You want someone who knows how to create structure without bureaucracy.How do you assess AI readiness across an organization?
Their answer should touch on data quality, digital infrastructure, staff capacity, and leadership alignment.Can you give an example of a successful (or failed) AI initiative you’ve led and what you learned?
Failure isn’t a red flag—lack of reflection is.How do you balance AI strategy with cultural alignment?
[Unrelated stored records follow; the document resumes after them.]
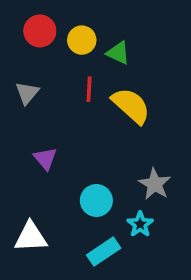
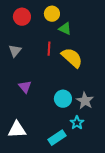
yellow circle: (82, 40) -> (52, 14), moved
cyan circle: (96, 200) -> (63, 99), moved

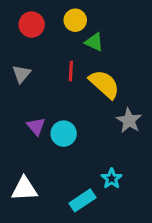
cyan circle: (63, 99) -> (64, 134), moved
gray star: (85, 101) -> (129, 120), moved

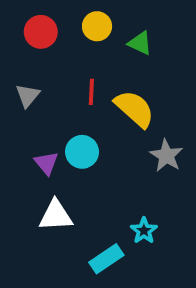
green triangle: (94, 42) -> (140, 43), moved
cyan circle: (64, 134) -> (82, 152), moved
white triangle: (24, 189) -> (56, 216), moved

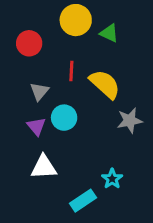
yellow circle: (97, 26) -> (76, 20), size x1.4
red circle: (41, 32) -> (29, 43), moved
gray triangle: (28, 96) -> (39, 91), moved
gray star: (166, 156) -> (130, 120), turned 30

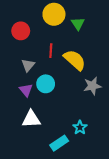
green triangle: (109, 33) -> (78, 24), turned 32

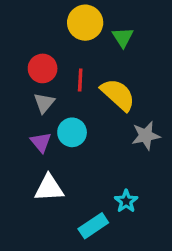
red circle: (21, 31) -> (43, 68), moved

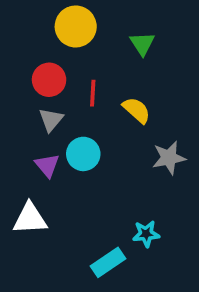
yellow circle: (85, 23) -> (76, 26), moved
yellow semicircle: (118, 95) -> (137, 110), size x0.7
white triangle: (49, 188) -> (30, 219), moved
cyan star: (126, 201) -> (146, 234), turned 30

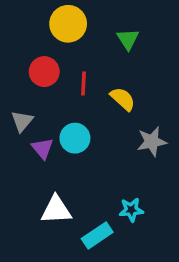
gray triangle: (51, 120) -> (22, 121), moved
white triangle: (30, 219) -> (56, 210), moved

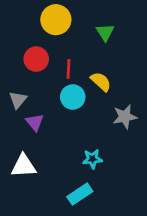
cyan circle: (75, 138) -> (73, 97), moved
white triangle: (56, 210) -> (24, 166), moved
cyan star: (131, 210) -> (92, 159), moved

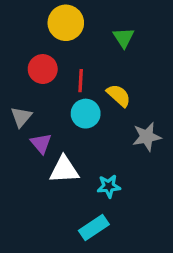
white triangle: (24, 166) -> (64, 170), moved

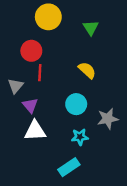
red line: (81, 81) -> (40, 73), moved
cyan circle: (86, 114) -> (76, 104), moved
gray star: (147, 137) -> (108, 119), moved
white triangle: (64, 170) -> (35, 131), moved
This is key. You want someone who knows how to move fast and bring people along.
Green Flags vs Red Flags
Green Flags:
A background that spans multiple functions - strategy, tech, ops, and people
Comfort with ambiguity and iteration; they don’t wait for perfect conditions to act
Real-world implementation experience, including bumps and pivots
A strong point of view on AI governance and organizational impact
Passion for mentoring and teaching - not just executing
Red Flags:
Buzzword bingo champion: lots of “AI at scale” and “transformative synergies,” no clear deliverables
Frames AI as purely a technical or IT initiative
Doesn’t acknowledge or prioritize data readiness
Believes AI is a shortcut to headcount reduction
Weak on storytelling or influence; can’t translate vision to non-technical audiences
Defining Success for the Role
Success doesn’t mean shipping a dozen AI tools. It means creating real, measurable value over time. Your AI Champion is winning when:
A cross-functional AI Council is meeting regularly and setting priorities
There’s a clear, updated AI roadmap aligned with organizational goals
Data governance and quality are measurably improving
Teams are adopting AI solutions—not just piloting them
The board understands AI’s strategic implications and risks
Staff at all levels feel informed, engaged, and included
And maybe most importantly:
There’s less fear, more excitement, and a growing sense that we can do this.
Final Word
Hiring (or appointing) an AI Champion is your first real step toward being AI-ready—not just AI-curious. Don’t put this role off, and don’t leave it to someone who already has four jobs.
This person is your translator, your strategist, your cultural diplomat, and your risk manager. And done right, they’ll be the reason your organization doesn’t just survive the AI shift—but actually benefits from it.